Alex Rance – D – $523,700

2015 Av 97.05 from 22 games

Past 5 seasons: 89, 87, 87, 84, 58

2015: All-Australian honours was duly deserved for the best full back in the competition last season. Rance elevated his game to another level, fulfilling the potential that many have seen for a couple of years (He’s always been one of Mottsy’s favourites!). Hitting the ton ten times, including two massive 150s helped his average to a career-high 97.05, after stagnating in the mid-high 80s for the previous four years.

Rance is the KING of the one percenters.
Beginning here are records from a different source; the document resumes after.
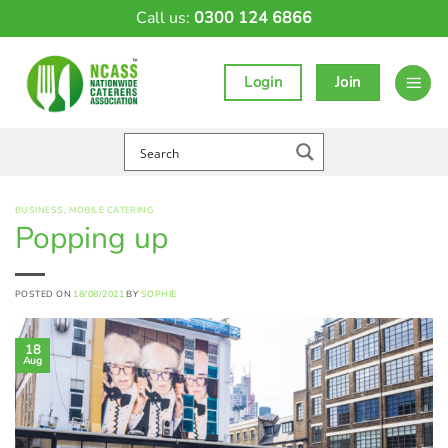
Skip
Call us:
0300 124 6866
to
content
Login
Join
BUSINESS
,
MOBILE CATERING
Popping up
POSTED ON
18/08/2021
BY
SOPHIE
18
Aug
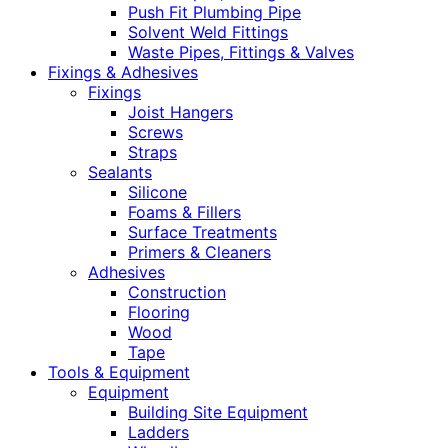
Push Fit Plumbing Pipe
Solvent Weld Fittings
Waste Pipes, Fittings & Valves
Fixings & Adhesives
Fixings
Joist Hangers
Screws
Straps
Sealants
Silicone
Foams & Fillers
Surface Treatments
Primers & Cleaners
Adhesives
Construction
Flooring
Wood
Tape
Tools & Equipment
Equipment
Building Site Equipment
Ladders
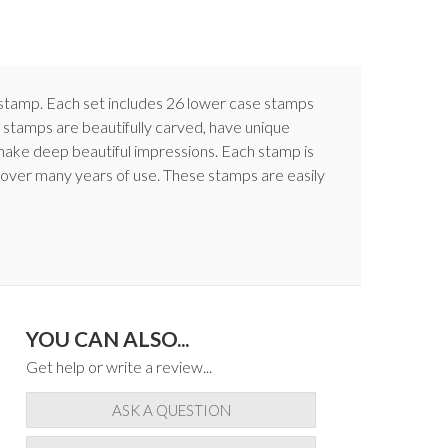
ch stamp. Each set includes 26 lower case stamps
 stamps are beautifully carved, have unique
make deep beautiful impressions. Each stamp is
y over many years of use. These stamps are easily
YOU CAN ALSO...
Get help or write a review...
ASK A QUESTION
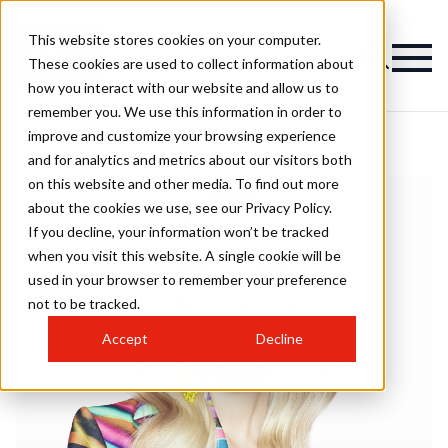
This website stores cookies on your computer.
These cookies are used to collect information about
how you interact with our website and allow us to
remember you. We use this information in order to
improve and customize your browsing experience
and for analytics and metrics about our visitors both
on this website and other media. To find out more
about the cookies we use, see our Privacy Policy.
If you decline, your information won’t be tracked
when you visit this website. A single cookie will be
used in your browser to remember your preference
not to be tracked.
Accept
Decline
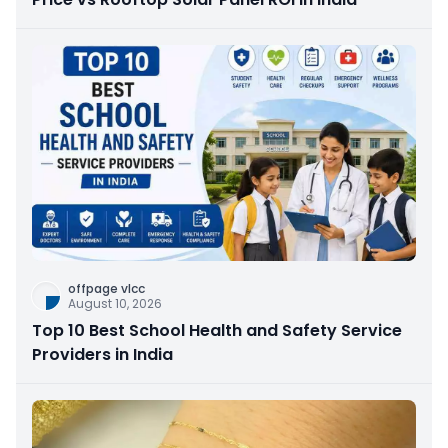
offpage vlcc
August 10, 2026
Top 10 Best School Health and Safety Service
Providers in India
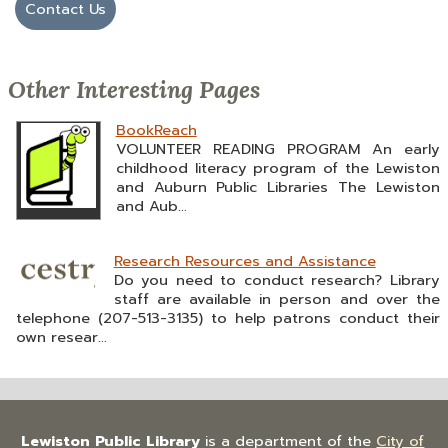
Contact Us
Other Interesting Pages
BookReach
VOLUNTEER READING PROGRAM An early
childhood literacy program of the Lewiston
and Auburn Public Libraries The Lewiston
and Aub...
Research Resources and Assistance
Do you need to conduct research? Library
staff are available in person and over the
telephone (207-513-3135) to help patrons conduct their
own resear...
Lewiston Public Library
is a department of the
City of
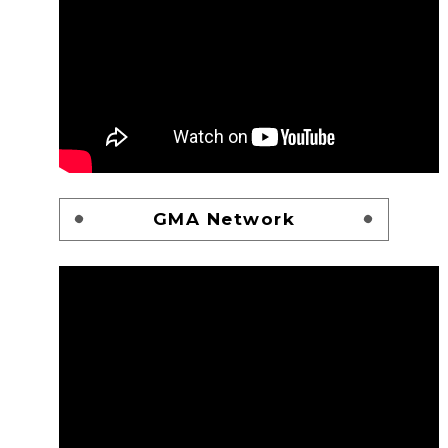
GMA Network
No one was anywhere near Alex in this category last season, with 203 credited to his name (the next best was Josh Gibson with 169).

PROs: At 26 years of age, Rance is entering the peak of his career, which means there could still be some upside in his scoring. Playing all 22 games in three of the last four years means he gets the tick in the durability category.

CONs: As with any key position player, his scoring will come with a high degree of volatility. Three scores of under 60 last year attest to that when he has to play the real lock down jobs on strong key forwards. I like him as a potential Fallen Premium option later in the season if this repeats itself

The verdict – Rance will be a solid selection this year. One of the few key position defenders I’d ever think of picking.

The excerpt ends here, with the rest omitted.